**PROBLEM DESCRIPTION:** Write out every line below that includes the word "group".

**RECORDS SHOWN:**
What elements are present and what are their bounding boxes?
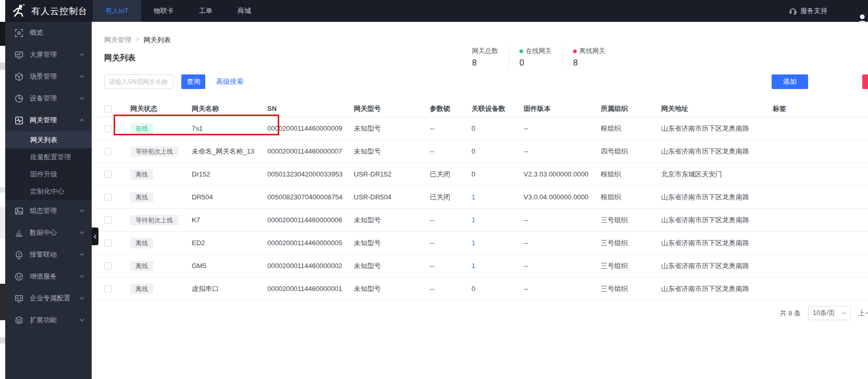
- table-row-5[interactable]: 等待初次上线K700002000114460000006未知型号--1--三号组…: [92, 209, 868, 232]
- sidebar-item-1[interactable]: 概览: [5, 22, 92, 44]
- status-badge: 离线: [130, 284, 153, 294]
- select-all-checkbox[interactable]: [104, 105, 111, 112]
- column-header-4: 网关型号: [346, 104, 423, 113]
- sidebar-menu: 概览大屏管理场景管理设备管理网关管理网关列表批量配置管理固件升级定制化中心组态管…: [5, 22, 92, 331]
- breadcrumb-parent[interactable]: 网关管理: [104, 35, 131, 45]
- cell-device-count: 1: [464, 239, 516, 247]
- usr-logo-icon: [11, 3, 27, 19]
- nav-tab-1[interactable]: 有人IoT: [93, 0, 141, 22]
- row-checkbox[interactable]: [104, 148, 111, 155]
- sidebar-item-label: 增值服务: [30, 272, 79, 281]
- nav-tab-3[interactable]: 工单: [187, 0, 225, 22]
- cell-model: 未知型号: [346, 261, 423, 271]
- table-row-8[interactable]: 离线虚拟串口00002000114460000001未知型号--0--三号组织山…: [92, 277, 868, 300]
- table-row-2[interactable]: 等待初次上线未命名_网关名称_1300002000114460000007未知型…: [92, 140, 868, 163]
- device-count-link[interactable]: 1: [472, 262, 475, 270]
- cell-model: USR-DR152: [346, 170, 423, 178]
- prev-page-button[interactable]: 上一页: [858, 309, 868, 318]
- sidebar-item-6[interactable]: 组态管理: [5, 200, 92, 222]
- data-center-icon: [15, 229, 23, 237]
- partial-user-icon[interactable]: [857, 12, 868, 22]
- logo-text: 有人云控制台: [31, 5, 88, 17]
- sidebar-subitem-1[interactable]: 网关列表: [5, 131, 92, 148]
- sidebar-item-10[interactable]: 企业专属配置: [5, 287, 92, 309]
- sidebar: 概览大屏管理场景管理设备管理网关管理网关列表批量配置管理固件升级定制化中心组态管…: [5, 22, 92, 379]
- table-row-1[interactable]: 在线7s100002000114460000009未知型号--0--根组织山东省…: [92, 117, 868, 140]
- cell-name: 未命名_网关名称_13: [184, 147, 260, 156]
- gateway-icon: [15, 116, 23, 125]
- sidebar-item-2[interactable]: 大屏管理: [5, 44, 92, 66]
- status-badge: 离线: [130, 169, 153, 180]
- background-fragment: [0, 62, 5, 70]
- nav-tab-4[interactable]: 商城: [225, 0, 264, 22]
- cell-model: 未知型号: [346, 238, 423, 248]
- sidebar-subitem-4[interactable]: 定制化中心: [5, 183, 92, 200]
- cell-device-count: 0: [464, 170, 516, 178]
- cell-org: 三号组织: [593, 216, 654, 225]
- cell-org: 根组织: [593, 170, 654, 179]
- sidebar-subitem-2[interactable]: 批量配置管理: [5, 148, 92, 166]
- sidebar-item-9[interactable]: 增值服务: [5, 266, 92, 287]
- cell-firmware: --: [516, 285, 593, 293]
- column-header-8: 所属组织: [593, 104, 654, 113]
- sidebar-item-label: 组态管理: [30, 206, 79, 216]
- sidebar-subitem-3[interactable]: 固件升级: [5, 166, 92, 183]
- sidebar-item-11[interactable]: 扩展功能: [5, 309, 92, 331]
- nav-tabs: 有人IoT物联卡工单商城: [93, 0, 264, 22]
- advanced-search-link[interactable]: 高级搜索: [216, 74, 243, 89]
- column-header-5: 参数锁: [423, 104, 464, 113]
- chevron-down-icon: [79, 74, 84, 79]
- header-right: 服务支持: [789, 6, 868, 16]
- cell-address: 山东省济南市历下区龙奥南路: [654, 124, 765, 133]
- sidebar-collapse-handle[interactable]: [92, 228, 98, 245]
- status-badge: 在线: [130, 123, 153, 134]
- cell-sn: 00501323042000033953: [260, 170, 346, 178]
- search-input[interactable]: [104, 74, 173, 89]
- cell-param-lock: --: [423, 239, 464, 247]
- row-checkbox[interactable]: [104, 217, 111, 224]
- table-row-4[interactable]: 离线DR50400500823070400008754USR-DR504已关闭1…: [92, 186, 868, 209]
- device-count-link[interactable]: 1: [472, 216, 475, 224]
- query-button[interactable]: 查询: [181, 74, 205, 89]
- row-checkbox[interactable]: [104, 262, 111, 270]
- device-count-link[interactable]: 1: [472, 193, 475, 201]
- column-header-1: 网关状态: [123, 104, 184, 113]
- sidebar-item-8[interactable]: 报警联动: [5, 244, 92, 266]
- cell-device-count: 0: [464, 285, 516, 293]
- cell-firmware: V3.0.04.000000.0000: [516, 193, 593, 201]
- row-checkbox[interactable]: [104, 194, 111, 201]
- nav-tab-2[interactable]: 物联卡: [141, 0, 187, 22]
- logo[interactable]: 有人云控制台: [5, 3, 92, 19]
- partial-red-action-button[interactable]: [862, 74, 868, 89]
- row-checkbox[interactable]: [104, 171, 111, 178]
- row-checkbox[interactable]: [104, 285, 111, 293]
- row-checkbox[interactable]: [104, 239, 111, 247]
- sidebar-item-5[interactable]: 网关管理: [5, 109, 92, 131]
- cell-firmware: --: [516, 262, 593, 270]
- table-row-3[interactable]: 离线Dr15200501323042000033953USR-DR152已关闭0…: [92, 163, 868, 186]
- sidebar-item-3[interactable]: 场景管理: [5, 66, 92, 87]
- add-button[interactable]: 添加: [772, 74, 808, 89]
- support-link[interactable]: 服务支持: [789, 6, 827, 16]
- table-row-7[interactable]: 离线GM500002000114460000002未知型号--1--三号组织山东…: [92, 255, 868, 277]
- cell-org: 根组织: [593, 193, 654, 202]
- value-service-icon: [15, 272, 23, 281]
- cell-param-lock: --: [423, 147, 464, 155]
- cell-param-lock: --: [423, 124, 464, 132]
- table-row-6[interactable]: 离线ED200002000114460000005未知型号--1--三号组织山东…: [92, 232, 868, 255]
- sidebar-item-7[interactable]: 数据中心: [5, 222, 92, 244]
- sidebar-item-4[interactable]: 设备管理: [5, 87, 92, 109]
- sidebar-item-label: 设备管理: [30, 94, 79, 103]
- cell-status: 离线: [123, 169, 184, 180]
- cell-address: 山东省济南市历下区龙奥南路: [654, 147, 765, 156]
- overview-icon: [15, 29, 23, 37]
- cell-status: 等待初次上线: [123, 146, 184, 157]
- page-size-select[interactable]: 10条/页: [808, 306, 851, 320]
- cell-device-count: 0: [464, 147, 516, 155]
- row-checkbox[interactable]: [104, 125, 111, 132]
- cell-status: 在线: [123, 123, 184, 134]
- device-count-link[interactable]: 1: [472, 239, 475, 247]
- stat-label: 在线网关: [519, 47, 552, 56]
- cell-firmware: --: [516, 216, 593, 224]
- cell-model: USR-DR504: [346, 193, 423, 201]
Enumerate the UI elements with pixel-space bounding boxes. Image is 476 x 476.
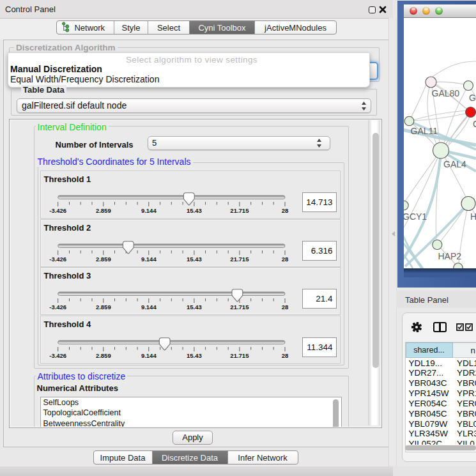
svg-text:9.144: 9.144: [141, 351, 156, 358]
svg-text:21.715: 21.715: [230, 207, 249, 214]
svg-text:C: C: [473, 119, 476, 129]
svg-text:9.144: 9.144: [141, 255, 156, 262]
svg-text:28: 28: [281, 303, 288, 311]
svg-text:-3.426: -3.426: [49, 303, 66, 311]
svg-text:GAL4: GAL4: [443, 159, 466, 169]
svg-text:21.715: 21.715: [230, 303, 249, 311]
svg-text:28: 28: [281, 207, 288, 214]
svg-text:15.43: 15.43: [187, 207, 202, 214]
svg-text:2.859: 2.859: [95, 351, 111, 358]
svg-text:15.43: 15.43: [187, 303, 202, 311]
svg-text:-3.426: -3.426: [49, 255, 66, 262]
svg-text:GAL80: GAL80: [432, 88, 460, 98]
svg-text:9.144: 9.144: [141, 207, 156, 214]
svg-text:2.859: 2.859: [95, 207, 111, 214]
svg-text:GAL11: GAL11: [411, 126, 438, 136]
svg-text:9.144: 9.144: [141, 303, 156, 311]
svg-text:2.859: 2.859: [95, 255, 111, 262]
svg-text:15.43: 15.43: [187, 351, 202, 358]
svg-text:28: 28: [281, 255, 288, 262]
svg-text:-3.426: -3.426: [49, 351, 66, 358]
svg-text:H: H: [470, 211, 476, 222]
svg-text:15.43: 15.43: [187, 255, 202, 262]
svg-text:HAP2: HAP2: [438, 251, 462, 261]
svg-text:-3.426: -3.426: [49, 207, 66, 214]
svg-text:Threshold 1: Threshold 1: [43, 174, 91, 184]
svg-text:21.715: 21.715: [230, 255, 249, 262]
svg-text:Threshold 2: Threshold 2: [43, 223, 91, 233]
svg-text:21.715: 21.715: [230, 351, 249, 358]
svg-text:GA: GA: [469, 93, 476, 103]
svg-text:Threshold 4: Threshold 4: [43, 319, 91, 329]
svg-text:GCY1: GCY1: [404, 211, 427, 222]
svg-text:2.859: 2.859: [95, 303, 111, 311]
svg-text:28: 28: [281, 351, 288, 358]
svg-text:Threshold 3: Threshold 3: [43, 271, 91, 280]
* * *
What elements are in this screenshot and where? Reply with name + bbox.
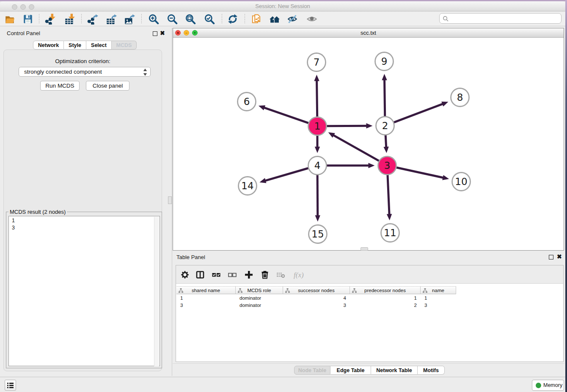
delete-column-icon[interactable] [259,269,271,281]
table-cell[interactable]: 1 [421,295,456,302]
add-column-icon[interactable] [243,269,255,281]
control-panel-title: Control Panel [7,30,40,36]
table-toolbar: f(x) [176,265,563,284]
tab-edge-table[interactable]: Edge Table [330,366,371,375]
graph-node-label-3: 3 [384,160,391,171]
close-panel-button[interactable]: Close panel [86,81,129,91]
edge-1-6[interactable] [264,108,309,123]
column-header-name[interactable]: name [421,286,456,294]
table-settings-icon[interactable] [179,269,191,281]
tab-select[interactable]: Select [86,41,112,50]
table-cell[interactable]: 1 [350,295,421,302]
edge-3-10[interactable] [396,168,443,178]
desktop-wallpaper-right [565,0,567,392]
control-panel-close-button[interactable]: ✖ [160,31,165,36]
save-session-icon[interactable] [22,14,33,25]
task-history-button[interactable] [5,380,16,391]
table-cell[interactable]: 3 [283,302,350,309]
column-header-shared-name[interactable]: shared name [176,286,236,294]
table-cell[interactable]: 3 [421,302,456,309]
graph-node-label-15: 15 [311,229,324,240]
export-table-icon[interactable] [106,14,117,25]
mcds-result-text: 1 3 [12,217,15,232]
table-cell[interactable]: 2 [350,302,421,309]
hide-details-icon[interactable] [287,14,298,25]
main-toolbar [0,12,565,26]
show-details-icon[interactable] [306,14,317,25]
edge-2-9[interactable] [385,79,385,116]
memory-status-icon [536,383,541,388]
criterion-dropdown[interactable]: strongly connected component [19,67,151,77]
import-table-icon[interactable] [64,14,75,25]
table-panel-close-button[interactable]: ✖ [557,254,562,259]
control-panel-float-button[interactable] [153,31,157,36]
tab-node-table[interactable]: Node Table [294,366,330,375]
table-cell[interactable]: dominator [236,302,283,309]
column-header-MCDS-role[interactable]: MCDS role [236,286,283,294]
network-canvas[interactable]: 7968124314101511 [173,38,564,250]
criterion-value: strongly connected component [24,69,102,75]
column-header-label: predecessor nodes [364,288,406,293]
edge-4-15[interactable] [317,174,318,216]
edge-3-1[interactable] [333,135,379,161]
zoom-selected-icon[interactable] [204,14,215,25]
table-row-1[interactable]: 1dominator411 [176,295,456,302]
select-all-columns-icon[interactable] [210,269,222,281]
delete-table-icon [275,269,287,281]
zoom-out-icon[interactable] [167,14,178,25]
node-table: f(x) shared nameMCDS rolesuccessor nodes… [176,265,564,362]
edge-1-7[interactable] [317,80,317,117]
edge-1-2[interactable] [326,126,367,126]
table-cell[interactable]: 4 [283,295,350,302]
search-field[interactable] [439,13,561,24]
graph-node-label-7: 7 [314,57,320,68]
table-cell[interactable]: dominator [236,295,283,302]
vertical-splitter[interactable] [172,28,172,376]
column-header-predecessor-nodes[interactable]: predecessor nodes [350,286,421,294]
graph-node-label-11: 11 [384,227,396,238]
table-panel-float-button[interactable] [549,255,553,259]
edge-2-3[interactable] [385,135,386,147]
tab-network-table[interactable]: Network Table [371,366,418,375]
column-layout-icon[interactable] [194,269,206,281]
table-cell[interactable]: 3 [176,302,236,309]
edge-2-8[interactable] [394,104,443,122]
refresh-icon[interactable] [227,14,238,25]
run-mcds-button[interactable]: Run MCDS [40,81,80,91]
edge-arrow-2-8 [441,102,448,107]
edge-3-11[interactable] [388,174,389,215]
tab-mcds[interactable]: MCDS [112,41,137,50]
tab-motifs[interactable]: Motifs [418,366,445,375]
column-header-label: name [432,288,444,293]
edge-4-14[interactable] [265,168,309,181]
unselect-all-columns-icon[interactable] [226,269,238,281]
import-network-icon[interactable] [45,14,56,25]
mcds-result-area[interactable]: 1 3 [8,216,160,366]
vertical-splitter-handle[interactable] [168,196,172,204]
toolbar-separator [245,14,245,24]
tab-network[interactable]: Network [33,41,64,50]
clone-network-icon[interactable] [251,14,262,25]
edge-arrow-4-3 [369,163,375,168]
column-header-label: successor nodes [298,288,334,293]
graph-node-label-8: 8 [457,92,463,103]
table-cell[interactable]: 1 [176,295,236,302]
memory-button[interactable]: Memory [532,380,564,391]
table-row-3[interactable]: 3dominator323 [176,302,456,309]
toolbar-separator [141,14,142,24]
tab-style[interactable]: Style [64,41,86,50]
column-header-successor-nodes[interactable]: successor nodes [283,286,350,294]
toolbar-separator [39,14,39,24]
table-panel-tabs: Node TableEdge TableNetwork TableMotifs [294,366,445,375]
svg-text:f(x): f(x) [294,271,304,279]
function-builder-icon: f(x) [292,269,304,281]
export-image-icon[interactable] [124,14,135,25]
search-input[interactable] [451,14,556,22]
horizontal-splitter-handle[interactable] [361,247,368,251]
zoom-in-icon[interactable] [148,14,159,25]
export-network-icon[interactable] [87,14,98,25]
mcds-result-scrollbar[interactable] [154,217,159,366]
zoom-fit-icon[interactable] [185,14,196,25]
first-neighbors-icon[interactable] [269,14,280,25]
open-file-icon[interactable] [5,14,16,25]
==
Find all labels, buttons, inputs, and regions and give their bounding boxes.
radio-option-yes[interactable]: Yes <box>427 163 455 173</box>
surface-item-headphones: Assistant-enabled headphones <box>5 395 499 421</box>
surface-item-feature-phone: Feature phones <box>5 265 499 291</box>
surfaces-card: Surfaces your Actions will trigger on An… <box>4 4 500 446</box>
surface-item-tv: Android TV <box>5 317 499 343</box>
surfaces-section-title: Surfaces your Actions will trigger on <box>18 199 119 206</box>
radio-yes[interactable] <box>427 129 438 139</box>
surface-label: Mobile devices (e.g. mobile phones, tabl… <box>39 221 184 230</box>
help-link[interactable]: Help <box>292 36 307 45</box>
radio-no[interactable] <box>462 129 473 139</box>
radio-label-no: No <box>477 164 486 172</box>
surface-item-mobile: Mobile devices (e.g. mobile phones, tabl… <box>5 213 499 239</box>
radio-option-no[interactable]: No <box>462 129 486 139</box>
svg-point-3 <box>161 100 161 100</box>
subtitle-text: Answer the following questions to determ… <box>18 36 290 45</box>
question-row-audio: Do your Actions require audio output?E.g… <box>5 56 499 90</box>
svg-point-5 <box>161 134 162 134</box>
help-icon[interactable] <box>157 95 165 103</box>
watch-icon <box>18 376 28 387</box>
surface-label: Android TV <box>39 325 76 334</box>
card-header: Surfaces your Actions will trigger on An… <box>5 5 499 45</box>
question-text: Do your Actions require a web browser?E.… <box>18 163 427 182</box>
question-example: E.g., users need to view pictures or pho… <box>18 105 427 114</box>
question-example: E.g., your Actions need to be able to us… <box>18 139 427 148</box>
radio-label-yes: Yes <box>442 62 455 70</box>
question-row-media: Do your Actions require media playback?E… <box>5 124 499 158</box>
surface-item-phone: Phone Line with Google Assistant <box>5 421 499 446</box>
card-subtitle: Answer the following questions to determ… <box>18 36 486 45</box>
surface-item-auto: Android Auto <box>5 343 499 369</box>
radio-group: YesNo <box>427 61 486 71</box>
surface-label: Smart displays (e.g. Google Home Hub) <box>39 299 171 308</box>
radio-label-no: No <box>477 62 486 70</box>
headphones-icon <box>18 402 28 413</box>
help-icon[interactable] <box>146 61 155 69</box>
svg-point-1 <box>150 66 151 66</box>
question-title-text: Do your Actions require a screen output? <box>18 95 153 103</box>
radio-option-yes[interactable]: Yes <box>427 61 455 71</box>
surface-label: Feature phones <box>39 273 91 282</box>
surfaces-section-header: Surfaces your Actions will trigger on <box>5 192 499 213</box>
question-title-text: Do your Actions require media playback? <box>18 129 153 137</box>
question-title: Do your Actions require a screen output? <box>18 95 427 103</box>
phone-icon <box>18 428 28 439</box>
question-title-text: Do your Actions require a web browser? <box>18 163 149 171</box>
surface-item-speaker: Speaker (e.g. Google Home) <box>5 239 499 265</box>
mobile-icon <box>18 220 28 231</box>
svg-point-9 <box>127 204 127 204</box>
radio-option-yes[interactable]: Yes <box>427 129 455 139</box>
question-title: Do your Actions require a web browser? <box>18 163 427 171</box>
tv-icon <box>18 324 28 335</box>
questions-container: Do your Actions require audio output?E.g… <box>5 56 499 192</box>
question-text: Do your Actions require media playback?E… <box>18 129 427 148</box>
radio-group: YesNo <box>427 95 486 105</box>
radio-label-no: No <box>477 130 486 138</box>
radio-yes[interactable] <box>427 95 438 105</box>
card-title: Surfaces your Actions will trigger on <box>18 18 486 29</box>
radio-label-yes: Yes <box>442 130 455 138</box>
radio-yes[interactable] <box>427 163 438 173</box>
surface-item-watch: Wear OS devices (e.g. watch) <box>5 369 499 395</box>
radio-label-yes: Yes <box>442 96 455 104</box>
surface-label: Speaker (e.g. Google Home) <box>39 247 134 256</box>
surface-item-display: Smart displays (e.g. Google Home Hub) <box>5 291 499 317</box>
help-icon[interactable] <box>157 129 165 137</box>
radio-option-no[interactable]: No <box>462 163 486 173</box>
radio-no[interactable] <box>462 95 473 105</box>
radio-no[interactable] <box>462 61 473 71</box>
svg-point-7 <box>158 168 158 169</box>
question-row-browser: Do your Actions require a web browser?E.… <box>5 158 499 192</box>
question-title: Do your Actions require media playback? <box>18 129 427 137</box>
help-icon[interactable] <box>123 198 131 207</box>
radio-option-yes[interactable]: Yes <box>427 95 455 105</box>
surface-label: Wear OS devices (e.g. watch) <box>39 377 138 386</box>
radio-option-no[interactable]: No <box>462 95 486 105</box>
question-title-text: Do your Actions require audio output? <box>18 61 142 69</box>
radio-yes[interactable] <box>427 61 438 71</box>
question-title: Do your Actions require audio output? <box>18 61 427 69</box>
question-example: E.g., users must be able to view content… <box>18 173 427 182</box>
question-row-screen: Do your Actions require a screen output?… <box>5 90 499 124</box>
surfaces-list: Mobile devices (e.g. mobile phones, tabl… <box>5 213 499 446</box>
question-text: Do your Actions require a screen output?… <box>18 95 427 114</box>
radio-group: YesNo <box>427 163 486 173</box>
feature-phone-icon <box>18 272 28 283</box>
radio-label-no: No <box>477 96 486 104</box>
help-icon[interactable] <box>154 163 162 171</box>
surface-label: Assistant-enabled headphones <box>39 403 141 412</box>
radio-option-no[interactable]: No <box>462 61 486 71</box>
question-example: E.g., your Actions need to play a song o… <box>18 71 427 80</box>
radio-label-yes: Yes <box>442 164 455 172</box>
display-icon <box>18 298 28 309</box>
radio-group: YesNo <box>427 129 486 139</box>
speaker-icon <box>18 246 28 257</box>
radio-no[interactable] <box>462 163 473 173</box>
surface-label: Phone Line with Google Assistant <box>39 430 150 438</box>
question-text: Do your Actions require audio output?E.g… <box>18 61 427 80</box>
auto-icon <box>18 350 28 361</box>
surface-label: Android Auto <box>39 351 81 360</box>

**RESULT BELOW:**
radio-group: YesNo <box>427 61 486 71</box>
radio-group: YesNo <box>427 95 486 105</box>
radio-group: YesNo <box>427 163 486 173</box>
radio-group: YesNo <box>427 129 486 139</box>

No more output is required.